● Requirement: Below are the records; copy every line in them that holds the string "Español".

● Listed entries:
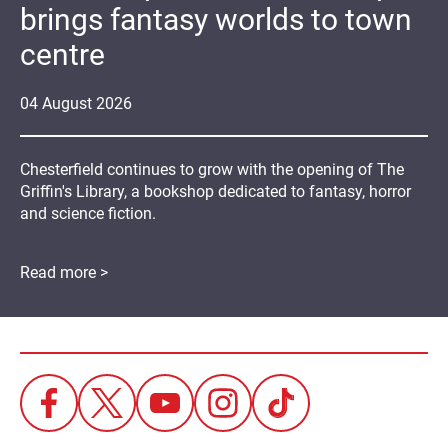
brings fantasy worlds to town
centre
04
August
2026
Chesterfield continues to grow with the opening of The
Griffin's Library, a bookshop dedicated to fantasy, horror
and science fiction.
Read more >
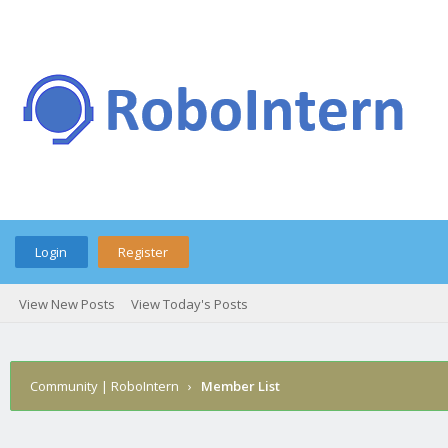
Login
Register
View New Posts
View Today's Posts
Community | RoboIntern
›
Member List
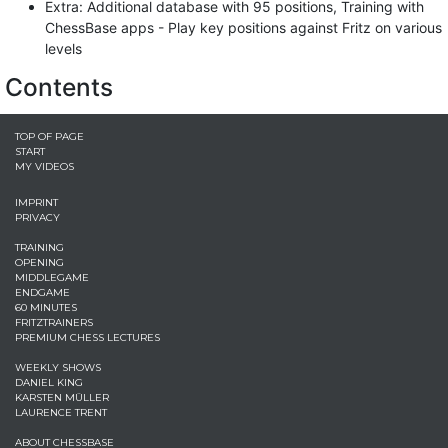
Extra: Additional database with 95 positions, Training with
ChessBase apps - Play key positions against Fritz on various
levels
Contents
TOP OF PAGE
START
MY VIDEOS
IMPRINT
PRIVACY
TRAINING
OPENING
MIDDLEGAME
ENDGAME
60 MINUTES
FRITZTRAINERS
PREMIUM CHESS LECTURES
WEEKLY SHOWS
DANIEL KING
KARSTEN MÜLLER
LAURENCE TRENT
ABOUT CHESSBASE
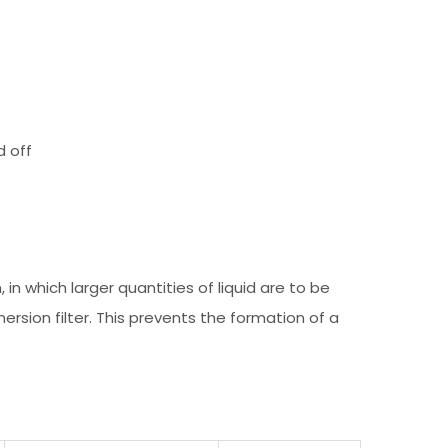
d off
, in which larger quantities of liquid are to be
ersion filter. This prevents the formation of a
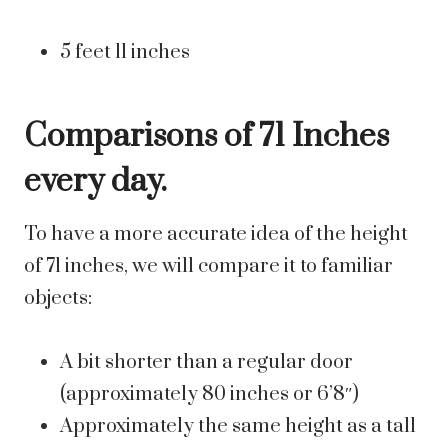
5 feet 11 inches
Comparisons of 71 Inches
every day.
To have a more accurate idea of the height
of 71 inches, we will compare it to familiar
objects:
A bit shorter than a regular door
(approximately 80 inches or 6’8″)
Approximately the same height as a tall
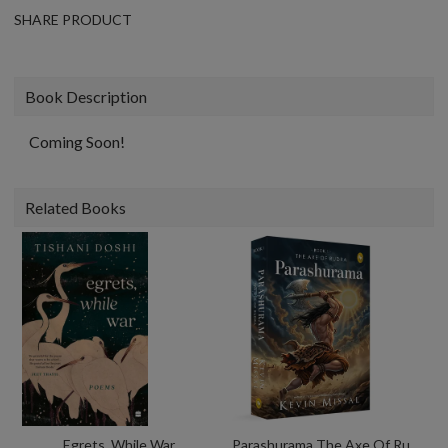
SHARE PRODUCT
Book Description
Coming Soon!
Related Books
Egrets, While War
Parashurama The Axe Of Rudra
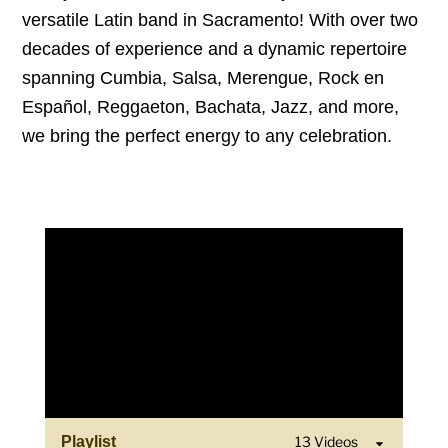
versatile Latin band in Sacramento! With over two
decades of experience and a dynamic repertoire
spanning Cumbia, Salsa, Merengue, Rock en
Español, Reggaeton, Bachata, Jazz, and more,
we bring the perfect energy to any celebration.
Playlist
13 Videos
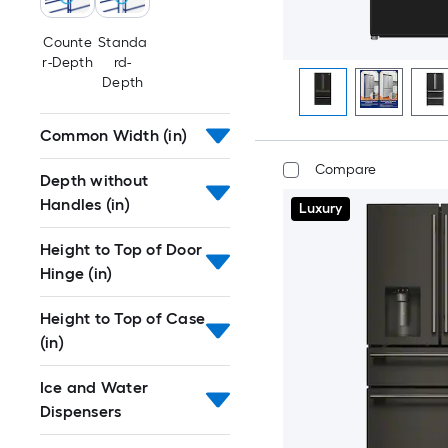
Counte
Standa
r-Depth
rd-
Depth
Common Width (in)
Compare
Depth without
Handles (in)
Luxury
Height to Top of Door
Hinge (in)
Height to Top of Case
(in)
Ice and Water
Dispensers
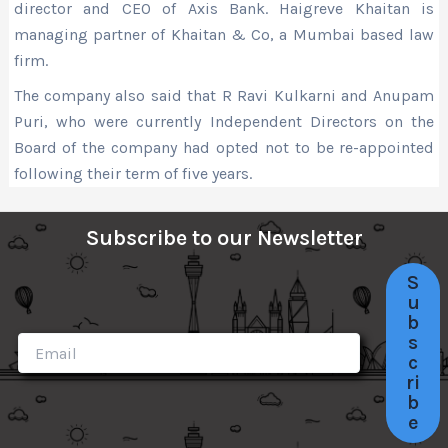
director and CEO of Axis Bank. Haigreve Khaitan is
managing partner of Khaitan & Co, a Mumbai based law
firm.
The company also said that R Ravi Kulkarni and Anupam
Puri, who were currently Independent Directors on the
Board of the company had opted not to be re-appointed
following their term of five years.
Subscribe to our Newsletter
S
u
b
s
c
ri
b
e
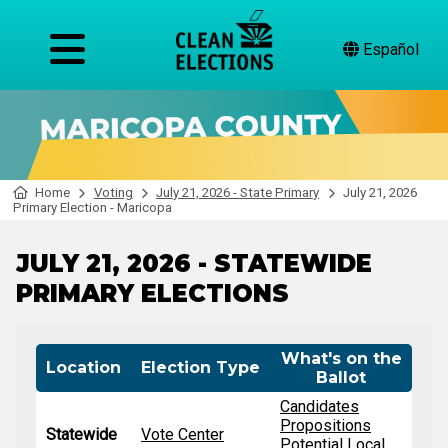
Español
Home
Voting
July 21, 2026 - State Primary
July 21, 2026
Primary Election - Maricopa
JULY 21, 2026 - STATEWIDE
PRIMARY ELECTIONS
What's on the
Location
Election Type
Ballot
Candidates
Propositions
Statewide
Vote Center
Potential Local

● Output:
Español, Reggaeton, Bachata, Jazz, and more,
Español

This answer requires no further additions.